Wenecja od lat próbuje walczyć z turystyką masową. Ostatnio władze miasta zabroniły otwierania przez trzy lata nowych punktów sprzedających jedzenie na wynos, informuje dziennik „The Telegraph" na swojej stronie internetowej. Ratusz chce zmniejszyć liczbę ludzi jedzących na schodach kościołów, historycznych mostach i przy kanałach, bo takie zachowanie niszczy piękno i romantyzm tych miejsc. Co więcej, jedzenie na ulicy to także ich zaśmiecanie a resztki przyciągają stada ptaków na ulice i place. Zdarzało się nawet, że mewy wyrywały przekąski z rąk turystów. Ratusz postanowił rozwiązać ten problem.

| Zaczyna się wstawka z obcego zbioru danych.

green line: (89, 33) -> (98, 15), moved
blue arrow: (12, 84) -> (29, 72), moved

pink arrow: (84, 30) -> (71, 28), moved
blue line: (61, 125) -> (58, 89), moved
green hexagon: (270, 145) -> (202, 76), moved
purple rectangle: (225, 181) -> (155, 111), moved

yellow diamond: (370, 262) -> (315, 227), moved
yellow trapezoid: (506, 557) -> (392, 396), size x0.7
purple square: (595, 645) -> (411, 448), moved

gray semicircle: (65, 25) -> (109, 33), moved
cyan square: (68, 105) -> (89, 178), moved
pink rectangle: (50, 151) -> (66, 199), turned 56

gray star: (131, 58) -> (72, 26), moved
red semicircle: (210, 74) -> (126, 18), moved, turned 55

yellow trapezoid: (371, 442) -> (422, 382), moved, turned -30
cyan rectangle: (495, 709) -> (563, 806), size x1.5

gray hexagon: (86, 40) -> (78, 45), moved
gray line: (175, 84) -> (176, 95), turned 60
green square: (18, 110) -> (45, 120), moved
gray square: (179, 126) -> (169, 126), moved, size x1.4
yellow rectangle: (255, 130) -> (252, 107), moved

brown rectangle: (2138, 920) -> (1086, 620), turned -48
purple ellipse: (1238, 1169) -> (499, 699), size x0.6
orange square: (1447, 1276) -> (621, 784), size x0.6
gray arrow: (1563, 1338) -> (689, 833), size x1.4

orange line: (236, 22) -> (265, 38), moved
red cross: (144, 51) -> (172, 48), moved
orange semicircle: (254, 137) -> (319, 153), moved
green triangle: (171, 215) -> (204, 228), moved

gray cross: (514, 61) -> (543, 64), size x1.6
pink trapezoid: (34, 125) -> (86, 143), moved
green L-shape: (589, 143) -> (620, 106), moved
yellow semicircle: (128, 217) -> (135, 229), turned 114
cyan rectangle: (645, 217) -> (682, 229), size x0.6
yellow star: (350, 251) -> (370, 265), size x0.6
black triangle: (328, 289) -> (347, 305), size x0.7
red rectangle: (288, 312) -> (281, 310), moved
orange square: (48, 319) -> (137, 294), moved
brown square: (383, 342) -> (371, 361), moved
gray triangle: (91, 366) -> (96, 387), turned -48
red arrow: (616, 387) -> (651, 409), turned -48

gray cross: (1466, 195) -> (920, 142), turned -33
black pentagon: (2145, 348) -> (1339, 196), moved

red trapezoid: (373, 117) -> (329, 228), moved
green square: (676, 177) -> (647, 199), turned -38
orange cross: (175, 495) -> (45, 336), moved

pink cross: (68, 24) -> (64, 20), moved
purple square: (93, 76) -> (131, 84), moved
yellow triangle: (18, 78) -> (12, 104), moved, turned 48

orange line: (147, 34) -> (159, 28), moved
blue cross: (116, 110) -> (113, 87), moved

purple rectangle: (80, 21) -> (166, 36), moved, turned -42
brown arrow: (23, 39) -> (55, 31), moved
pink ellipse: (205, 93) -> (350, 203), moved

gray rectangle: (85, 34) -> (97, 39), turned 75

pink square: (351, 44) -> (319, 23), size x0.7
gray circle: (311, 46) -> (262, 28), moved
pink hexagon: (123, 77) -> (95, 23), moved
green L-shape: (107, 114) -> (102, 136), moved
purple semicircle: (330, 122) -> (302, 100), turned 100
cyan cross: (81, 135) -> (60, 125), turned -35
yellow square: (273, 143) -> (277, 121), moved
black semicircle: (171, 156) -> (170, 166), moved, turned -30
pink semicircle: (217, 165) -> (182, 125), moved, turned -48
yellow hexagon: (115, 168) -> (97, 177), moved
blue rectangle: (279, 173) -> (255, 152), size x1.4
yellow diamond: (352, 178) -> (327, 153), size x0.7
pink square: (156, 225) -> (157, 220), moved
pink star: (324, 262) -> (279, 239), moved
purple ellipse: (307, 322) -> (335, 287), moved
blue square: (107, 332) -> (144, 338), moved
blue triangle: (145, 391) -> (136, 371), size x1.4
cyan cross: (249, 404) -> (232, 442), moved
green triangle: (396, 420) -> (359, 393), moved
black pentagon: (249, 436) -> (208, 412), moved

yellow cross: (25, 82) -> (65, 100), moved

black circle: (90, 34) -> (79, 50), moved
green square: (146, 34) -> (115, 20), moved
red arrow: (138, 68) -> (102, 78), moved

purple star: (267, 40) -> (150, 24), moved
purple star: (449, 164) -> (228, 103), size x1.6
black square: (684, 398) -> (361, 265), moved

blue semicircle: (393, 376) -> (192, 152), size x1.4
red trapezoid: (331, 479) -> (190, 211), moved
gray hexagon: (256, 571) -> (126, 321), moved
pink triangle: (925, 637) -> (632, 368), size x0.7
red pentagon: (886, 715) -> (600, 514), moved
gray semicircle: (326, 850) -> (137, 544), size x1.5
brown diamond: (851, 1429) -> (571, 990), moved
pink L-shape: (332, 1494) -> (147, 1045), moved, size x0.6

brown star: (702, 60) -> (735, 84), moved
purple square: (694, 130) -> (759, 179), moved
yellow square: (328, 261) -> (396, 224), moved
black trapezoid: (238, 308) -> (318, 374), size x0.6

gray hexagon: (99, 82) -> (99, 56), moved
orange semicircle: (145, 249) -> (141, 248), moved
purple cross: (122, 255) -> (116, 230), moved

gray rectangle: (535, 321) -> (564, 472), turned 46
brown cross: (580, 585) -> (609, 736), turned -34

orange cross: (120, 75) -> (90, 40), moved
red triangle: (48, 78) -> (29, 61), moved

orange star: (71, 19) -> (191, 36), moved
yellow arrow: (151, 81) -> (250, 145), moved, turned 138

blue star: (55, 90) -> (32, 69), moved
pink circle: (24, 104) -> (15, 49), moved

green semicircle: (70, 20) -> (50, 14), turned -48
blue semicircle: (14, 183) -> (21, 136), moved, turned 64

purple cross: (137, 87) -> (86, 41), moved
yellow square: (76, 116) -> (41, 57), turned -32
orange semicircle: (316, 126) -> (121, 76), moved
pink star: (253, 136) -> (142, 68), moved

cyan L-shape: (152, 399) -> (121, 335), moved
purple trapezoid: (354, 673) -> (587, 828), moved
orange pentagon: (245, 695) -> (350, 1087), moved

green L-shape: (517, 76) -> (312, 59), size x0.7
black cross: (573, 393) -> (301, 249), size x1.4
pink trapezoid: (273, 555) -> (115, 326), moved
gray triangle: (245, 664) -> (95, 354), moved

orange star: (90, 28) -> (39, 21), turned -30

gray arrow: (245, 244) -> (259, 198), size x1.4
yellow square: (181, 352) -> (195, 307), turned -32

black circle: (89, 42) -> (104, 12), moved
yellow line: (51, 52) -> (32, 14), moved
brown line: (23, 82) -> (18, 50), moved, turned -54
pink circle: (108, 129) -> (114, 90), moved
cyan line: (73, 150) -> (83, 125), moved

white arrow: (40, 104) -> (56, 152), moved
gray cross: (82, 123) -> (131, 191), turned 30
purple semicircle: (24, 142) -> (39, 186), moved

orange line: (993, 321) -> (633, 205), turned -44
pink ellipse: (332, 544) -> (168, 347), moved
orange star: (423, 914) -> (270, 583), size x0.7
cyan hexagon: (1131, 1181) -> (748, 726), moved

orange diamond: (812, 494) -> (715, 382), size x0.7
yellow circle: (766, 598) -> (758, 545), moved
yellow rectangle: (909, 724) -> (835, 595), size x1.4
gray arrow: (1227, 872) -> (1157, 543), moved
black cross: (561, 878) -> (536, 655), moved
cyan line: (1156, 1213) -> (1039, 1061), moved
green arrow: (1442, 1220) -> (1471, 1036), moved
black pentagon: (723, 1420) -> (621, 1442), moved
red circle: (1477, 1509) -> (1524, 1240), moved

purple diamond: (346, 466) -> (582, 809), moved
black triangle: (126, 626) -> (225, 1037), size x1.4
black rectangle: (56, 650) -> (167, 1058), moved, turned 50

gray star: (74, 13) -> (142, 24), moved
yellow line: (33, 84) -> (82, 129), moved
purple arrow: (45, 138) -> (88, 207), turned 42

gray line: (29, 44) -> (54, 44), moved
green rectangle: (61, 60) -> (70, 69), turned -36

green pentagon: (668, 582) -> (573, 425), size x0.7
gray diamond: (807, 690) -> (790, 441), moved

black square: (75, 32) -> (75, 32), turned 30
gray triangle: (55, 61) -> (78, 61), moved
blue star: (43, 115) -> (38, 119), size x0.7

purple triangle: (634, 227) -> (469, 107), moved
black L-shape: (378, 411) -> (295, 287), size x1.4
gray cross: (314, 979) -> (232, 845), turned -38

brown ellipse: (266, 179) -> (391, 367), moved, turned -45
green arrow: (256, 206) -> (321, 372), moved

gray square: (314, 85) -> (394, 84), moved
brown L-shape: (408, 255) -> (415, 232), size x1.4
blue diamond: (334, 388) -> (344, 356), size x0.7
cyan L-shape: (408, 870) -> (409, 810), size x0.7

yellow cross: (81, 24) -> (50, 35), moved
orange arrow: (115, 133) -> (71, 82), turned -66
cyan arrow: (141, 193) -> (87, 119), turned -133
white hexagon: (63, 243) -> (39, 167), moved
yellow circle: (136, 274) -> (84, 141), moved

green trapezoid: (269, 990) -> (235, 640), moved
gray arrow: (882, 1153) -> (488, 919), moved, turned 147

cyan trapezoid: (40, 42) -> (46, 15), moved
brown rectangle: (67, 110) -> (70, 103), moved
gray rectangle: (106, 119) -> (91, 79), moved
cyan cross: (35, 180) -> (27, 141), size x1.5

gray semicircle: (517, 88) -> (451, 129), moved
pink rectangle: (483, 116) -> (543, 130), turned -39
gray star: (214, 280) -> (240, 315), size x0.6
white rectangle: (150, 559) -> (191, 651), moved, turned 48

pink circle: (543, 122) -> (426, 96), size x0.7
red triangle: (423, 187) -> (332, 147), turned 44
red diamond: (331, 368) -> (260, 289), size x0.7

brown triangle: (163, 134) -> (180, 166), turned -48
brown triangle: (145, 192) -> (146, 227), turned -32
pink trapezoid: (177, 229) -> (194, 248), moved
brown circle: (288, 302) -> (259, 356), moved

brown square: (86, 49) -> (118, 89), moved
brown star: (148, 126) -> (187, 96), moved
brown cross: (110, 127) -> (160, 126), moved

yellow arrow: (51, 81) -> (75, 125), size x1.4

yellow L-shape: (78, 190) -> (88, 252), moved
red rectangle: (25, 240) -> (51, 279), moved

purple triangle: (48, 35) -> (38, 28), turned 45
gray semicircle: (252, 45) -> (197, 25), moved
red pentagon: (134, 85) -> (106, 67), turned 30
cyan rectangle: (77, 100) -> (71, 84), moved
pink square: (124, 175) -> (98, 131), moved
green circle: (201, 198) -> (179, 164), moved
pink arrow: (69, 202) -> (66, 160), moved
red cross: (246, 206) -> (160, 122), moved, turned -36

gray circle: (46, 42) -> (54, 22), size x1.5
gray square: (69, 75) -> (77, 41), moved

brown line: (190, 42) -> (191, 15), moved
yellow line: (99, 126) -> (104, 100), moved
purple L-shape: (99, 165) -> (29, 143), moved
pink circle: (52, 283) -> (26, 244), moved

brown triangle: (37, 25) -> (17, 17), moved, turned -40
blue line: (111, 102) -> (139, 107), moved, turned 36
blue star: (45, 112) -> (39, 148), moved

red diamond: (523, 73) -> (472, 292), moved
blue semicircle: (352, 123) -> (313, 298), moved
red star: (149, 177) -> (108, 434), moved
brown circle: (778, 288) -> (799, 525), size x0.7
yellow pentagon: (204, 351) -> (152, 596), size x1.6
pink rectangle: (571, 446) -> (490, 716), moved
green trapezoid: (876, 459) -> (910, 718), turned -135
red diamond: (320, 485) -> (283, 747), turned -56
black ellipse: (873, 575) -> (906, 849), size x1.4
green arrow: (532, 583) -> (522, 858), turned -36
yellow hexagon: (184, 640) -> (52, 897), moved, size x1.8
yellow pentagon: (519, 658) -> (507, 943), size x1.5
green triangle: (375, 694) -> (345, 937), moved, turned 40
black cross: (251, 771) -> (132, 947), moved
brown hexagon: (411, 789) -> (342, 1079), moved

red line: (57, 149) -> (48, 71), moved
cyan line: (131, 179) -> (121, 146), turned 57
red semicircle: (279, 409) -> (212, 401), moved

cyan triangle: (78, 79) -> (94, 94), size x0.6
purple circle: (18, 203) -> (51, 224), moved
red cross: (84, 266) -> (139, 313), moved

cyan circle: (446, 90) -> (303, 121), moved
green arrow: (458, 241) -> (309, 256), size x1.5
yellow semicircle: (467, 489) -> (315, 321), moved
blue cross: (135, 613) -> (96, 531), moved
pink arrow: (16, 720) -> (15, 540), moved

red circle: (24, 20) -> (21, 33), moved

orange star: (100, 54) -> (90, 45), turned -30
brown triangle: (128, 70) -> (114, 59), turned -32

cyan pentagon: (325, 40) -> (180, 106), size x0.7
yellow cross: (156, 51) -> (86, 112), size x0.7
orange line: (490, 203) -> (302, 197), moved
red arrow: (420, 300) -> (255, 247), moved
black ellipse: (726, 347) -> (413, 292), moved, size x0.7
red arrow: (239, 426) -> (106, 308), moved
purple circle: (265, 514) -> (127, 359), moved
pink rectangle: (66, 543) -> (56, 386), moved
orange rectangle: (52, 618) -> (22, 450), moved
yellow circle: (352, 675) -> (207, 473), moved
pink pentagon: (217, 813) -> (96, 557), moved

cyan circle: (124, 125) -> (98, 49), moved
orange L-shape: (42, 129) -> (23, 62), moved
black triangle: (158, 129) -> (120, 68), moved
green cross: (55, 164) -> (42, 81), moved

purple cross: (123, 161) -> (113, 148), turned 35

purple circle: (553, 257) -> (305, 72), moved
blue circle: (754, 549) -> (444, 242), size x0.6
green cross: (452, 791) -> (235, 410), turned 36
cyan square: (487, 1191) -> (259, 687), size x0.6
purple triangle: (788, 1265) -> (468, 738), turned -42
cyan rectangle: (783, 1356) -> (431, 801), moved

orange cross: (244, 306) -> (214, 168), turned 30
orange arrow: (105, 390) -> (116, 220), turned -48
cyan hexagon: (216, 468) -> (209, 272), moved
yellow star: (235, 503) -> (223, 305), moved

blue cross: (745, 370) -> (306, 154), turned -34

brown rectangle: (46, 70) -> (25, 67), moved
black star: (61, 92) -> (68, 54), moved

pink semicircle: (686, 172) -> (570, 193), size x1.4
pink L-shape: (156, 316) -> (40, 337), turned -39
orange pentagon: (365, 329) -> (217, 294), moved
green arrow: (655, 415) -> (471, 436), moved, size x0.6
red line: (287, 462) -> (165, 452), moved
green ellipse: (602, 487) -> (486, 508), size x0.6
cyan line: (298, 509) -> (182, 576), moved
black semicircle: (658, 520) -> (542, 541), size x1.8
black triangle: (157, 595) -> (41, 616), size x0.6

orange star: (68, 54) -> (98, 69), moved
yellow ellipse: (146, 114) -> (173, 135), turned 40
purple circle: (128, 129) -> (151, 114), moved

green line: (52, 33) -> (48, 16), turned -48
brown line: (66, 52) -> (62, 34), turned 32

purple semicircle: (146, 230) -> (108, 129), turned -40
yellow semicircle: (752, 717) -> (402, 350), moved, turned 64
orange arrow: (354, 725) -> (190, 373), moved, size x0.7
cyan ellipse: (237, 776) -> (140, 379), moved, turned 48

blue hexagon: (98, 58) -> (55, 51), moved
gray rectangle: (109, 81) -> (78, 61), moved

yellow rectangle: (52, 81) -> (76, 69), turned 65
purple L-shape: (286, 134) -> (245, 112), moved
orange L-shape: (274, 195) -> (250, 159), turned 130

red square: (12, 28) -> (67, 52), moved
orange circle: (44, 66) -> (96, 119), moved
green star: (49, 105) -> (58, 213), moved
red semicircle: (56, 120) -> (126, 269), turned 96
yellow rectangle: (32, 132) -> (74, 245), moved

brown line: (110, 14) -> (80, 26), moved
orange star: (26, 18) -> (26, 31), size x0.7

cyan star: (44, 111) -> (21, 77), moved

Władze prowadzą też kampanię informacyjną #EnjoyRespectVenezia, której celem jest nakłonienie turystów do korzystania z uroków miasta w sposób nieprzeszkadzający mieszkańcom w ich codziennym życiu. – Schody przed kościołami, mosty, mury, zabytki i ławki przy kanałach to nie miejsca na piknik. W tym celu należy korzystać z miejskich ogrodów – zaleca ratusz.
Po mieście nie można też chodzić ubranym w strój kąpielowy, zabronione jest karmienie gołębi, a także przystawanie na jedzenie i picie na placu św. Marka. Średnio dziennie Wenecję odwiedza 60 tysięcy ludzi, to więcej niż miasto ma mieszkańców.